Several times in this series we have looked at working with I2C and SPI in both bare metal and Linux (for example, spidev). These interfaces are great for interfacing with sensors and displays, so it stands to reason we want to use these interfaces in our PYNQ and Python applications.
In this blog, we are going to examine how we can use PYNQ(2v4) running on the Ultra96 to interface with I2C and SPI peripherals connected via the Click Mezzanine.
There are a range of sensors we can interface with on the Click Mezzanine; for this example, I will be using the LSM6DSL and the Heart Beat 3 sensor. These use SPI and I2C interfaces, respectively.
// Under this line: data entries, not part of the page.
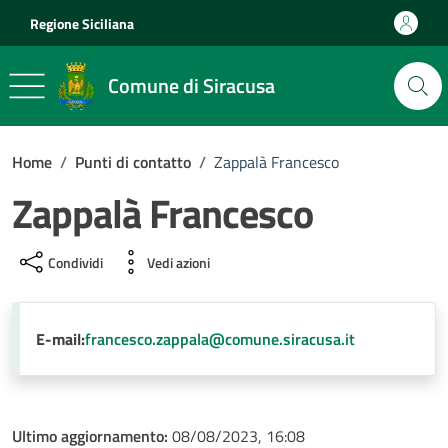
Vai ai contenuti
Vai al footer
Regione Siciliana
Comune di Siracusa
Home
/
Punti di contatto
/
Zappalà Francesco
Zappalà Francesco
Condividi
Vedi azioni
E-mail:
francesco.zappala@comune.siracusa.it
Ultimo aggiornamento:
08/08/2023, 16:08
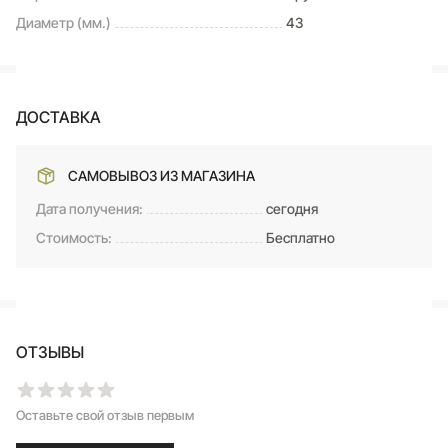
Диаметр (мм.)
43
ДОСТАВКА
САМОВЫВОЗ ИЗ МАГАЗИНА
Дата получения:
сегодня
Стоимость:
Бесплатно
ОТЗЫВЫ
Оставьте свой отзыв первым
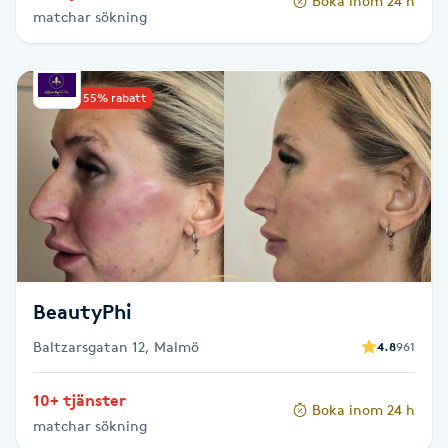
Boka inom 24 h
matchar sökning
Paraffinbehandling
Pedikyr
Upp till 55% rabatt
Pensionärklippning
Permanent
Permanent hårborttagning
BeautyPhi
Permanent ögonbrynsmakeup
Baltzarsgatan 12, Malmö
4.8
961
Personal shopper
10+ tjänster
Boka inom 24 h
matchar sökning
Personlig tränare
The first thing we need to do is configure the Ultra96 and its PYNQ environment to work with I2C and SPI interfaces.
First, let’s address the I2C interface. If we open a terminal window in PYNQ, we can examine the dev directory using the command:
This command will list the 10 I2C interfaces available in the system — exactly what these 10 interfaces are mapped to in the Ultra96, I will show you how to determine in a little while.
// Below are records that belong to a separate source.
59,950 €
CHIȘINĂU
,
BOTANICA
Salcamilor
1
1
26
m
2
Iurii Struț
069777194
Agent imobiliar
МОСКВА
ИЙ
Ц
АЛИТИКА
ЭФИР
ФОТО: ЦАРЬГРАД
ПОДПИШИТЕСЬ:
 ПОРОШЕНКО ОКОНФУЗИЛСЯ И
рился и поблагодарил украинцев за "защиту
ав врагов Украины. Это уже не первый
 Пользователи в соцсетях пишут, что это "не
To begin to work with these interfaces from our Python/PYNQ environment, we want to install the python3-smbus package.
sudo apt install python3-smbus
We may also want to install i2ctools, as this will enable us to issue some very powerful terminal commands to understand the I2C structure on the board.
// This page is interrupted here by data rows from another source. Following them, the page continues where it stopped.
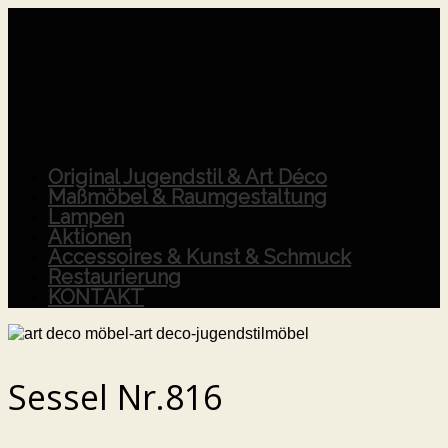
Original Jugendstil & Art Déco
Maßmöbel & Raumgestaltung
Lampen
Aktionen
Accessoires & Kunst & Schmuck
Restaurierung
KONTAKT
Sessel Nr.816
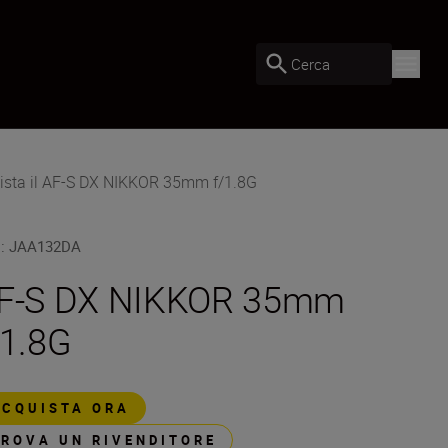
Cerca
ista il AF-S DX NIKKOR 35mm f/1.8G
U
:
JAA132DA
F-S DX NIKKOR 35mm
/1.8G
ACQUISTA ORA
TROVA UN RIVENDITORE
sudo apt install i2c-tools
We can then start using the I2C-tools features in a terminal to understand the I2C structure. The Ultra96 uses I2C1 within the processing system to connect to a I2C expander.
From this expander, channels 0 and 1 are connected to the low speed connector and hence to the click positions. Channel 0 is connected to Click Slot 1 and Channel 1 is connected to Click Slot 2.
However, which one of the 10 I2C devices is connected to which channel on the expander? The answer to this is to use I2C-Tools to output the list of all installed I2C buses with the command:
From this, we can deduce that channel 0 of the expander is i2c-2 and channel 1 is i2c-3.
We can further use the I2C-Tools to detect the addressed of the devices connected to each bus.
i2cdetect -r -y <number>
For example, i2cdetect -r -y 2 will show all of the devices connected to i2c-2.
We can see that we have one device connected i2c-3 at address 0x58, which is the address of the Heart Rate 3 Click. The UU shown at address 0x75 is the i2c expander address and shows it being used to scan the remainder of the bus.
We are now ready to be able to create a new notebook that can read and write over the I2C network.
Within our notebook, we can use the following:
import smbus — Imports the smbus package
i2c_bus = smbus.SMBus(3) — Create an I2C bus for i2c-3
data = i2c_bus.read_byte_data(0x58,0x00) — Read from register 0x00
data = 0xff & data
i2c_bus.write_byte_data(DA,0x22,0x02) — write updated value
data = i2c_bus.read_byte_data(DA,0x00) — read back updated value
data = 0xff & data
Now that we understand how the I2C works, we can now get the SPI interfaces up and working.
The first step in this is to install the spidev package:
sudo pip3 install spidev
This will allow us to use SPI from our Python / PYNQ developments.
Checking the dev directory once this is installed should show the spidev.x.y
The mapping between our Ultra96 and the Mezzanine uses PS SPI0 connected via the low speed connector. As SPI is muli-drop with separate chip selects for each peripheral the Click Mezzanine assigns CS0 to Click Slot 0 and CS1 to Click Slot 1.
For this example, we will be interfacing with LSM6DSL in Click Slot 1.
import spidev — Import the spidev package
spi = spidev.SpiDev()
spi.open(0,0) — Open SPI0 device 0 this maps to SPIDEV X.Y
address = 0x80 | regAddr — set the read bit
resp = spi.xfer2([address,0x00])
return resp — return read results
whoAmI = readRegister(0x0F)
This code example above will read the who am I register on the LSM6DSL and should respond with 0x6A according to the data sheet. Which was confirmed by running the script.
When we work with SPI, we can use either the Xfer or Xfer2 function. The difference between the two types of transfer is if the CS is de-asserted:
- Xfer — Chip Select is de-asserted between blocks
- Xfer2 — Chip Select is not de-asserted between blocks
Remember with SPI, we need to provide clocks for the read packets as well, hence the packet of 0x00 in the ReadRegister function.
Now we know how we can work with SPI and I2C from our Python / PYNQ environment. This makes developing our applications much faster and easier.